Que personne ne croie qu’une nouvelle guerre puisse mieux faire et radoucir le sort du genre humain.

Il semble cependant que l’expérience n’est pas suffisante. Quelques-uns placent leurs espoirs dans une reprise du carnage. On trouve qu’il n’y eut pas assez de détresse, de déceptions, pas assez de ruines ni de larmes ; pas assez de mutilés, d’aveugles, de veuves et d’orphelins. Il paraît que les difficultés de la paix font pâlir l’atrocité de la guerre, dont on voit cependant interdire çà et là les effrayantes images.

Mais est-il une seule nation, de celles qui ont désespérément combattu, qui ne consentirait que la grande mêlée n’eût été qu’un horrible rêve, qui ne voudrait se réveiller frémissante, mais intacte ; hagarde, mais assagie ? Est-il une seule nation, de celles que peut tenter encore la sanglante aventure, qui ose fermement considérer son vœu, peser le risque inconnu, entrevoir, non même la défaite toujours possible, mais toutes les conséquences réelles d’une victoire, — si l’on peut parler de victoire réelle dans une époque où la guerre, s’élevant à la puissance des cataclysmes naturels, saura poursuivre la destruction indistincte de toute vie, des deux côtés d’une frontière, sur l’entière étendue de territoires surpeuplés.
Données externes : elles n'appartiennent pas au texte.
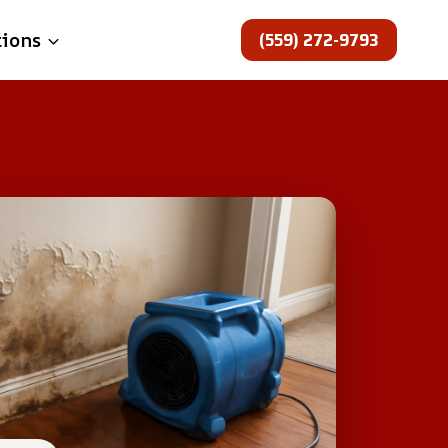
(559) 272-9793
tions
Quelle étrange époque !… ou plutôt, quels étranges esprits que les esprits responsables de ces pensées !… En pleine conscience, en pleine lucidité, en présence de terrifiants souvenirs, auprès de tombes innombrables, au sortir de l’épreuve même, à côté des laboratoires où les énigmes de la tuberculose et du cancer sont passionnément attaquées, des hommes peuvent encore songer à essayer de jouer au jeu de la mort…
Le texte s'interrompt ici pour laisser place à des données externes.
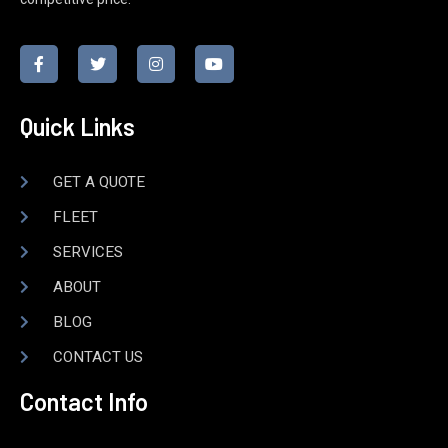
Quick Links
GET A QUOTE
FLEET
SERVICES
ABOUT
BLOG
CONTACT US
Contact Info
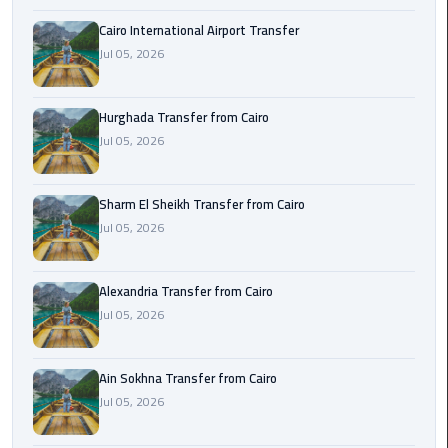
airport
transportation
Cairo International Airport Transfer
Jul 05, 2026
sharm
taxi
Hurghada Transfer from Cairo
Jul 05, 2026
vip
egypt
airport
Sharm El Sheikh Transfer from Cairo
Jul 05, 2026
Sphinx
Airport
Alexandria Transfer from Cairo
Taxi
Jul 05, 2026
airport
taxi
Ain Sokhna Transfer from Cairo
Jul 05, 2026
Suez
Taxi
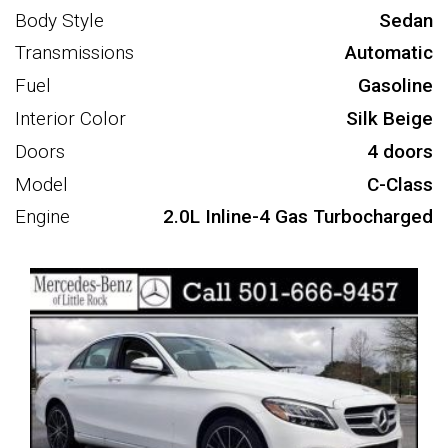
Body Style
Sedan
Transmissions
Automatic
Fuel
Gasoline
Interior Color
Silk Beige
Doors
4 doors
Model
C-Class
Engine
2.0L Inline-4 Gas Turbocharged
Balzac, il y a juste cent ans, écrivait : « Sans se donner le temps d’essuyer ses pieds qui trempent dans le sang jusqu’à la cheville, l’Europe n’a-t-elle pas sans cesse recommencé la guerre ? »

Ne dirait-on pas que l’humanité, toute lucide et raisonnante qu’elle est, incapable de sacrifier ses impulsions à la connaissance et ses haines à ses douleurs, se comporte comme un essaim d’absurdes et misérables insectes invinciblement attirés par la flamme ?

FIN
  1. Extrait du discours prononcé par l’auteur en réponse au remerciement du maréchal Pétain à l’Académie française.